*PROBLEM*:
Copy the lines running from the one that contains "خدمات غیرحضوری و" to the end of the entries below, exactly and with no pictures.

++++ DATA SECTION ++++

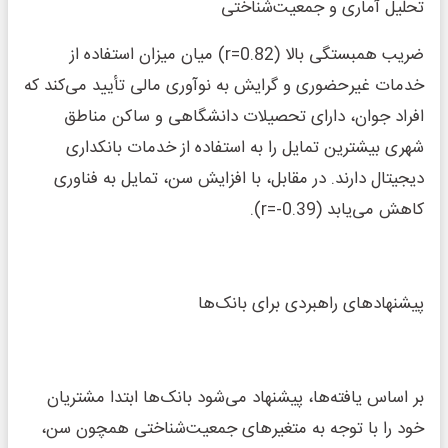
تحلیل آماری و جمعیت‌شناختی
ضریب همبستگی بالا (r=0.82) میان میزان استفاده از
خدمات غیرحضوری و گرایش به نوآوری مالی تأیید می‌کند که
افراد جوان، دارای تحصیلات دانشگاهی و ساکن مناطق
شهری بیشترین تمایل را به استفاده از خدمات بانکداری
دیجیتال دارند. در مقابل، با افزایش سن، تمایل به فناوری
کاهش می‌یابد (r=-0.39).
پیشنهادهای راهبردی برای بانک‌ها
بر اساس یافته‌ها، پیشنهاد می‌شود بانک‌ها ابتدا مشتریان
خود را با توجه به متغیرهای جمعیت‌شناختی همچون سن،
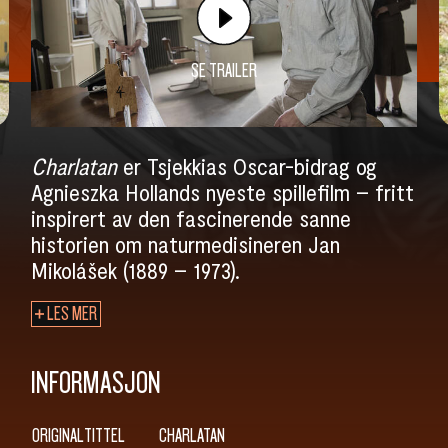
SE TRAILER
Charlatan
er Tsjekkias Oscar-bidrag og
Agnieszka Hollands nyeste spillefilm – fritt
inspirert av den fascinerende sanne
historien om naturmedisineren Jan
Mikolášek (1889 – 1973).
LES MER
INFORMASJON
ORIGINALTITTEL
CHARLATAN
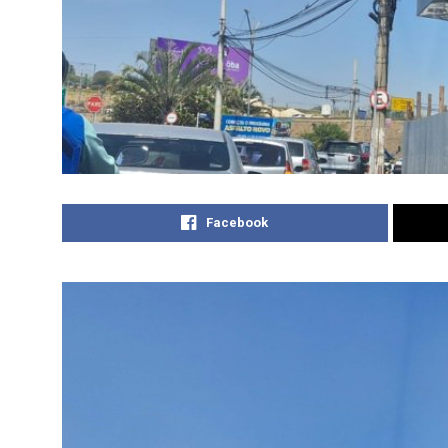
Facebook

++++

*RESPONSE*:
خدمات غیرحضوری و گرایش به نوآوری مالی تأیید می‌کند که
افراد جوان، دارای تحصیلات دانشگاهی و ساکن مناطق
شهری بیشترین تمایل را به استفاده از خدمات بانکداری
دیجیتال دارند. در مقابل، با افزایش سن، تمایل به فناوری
کاهش می‌یابد (r=-0.39).
پیشنهادهای راهبردی برای بانک‌ها
بر اساس یافته‌ها، پیشنهاد می‌شود بانک‌ها ابتدا مشتریان
خود را با توجه به متغیرهای جمعیت‌شناختی همچون سن،
SE TRAILER
Charlatan
er Tsjekkias Oscar-bidrag og
Agnieszka Hollands nyeste spillefilm – fritt
inspirert av den fascinerende sanne
historien om naturmedisineren Jan
Mikolášek (1889 – 1973).
LES MER
INFORMASJON
ORIGINALTITTEL
CHARLATAN
Facebook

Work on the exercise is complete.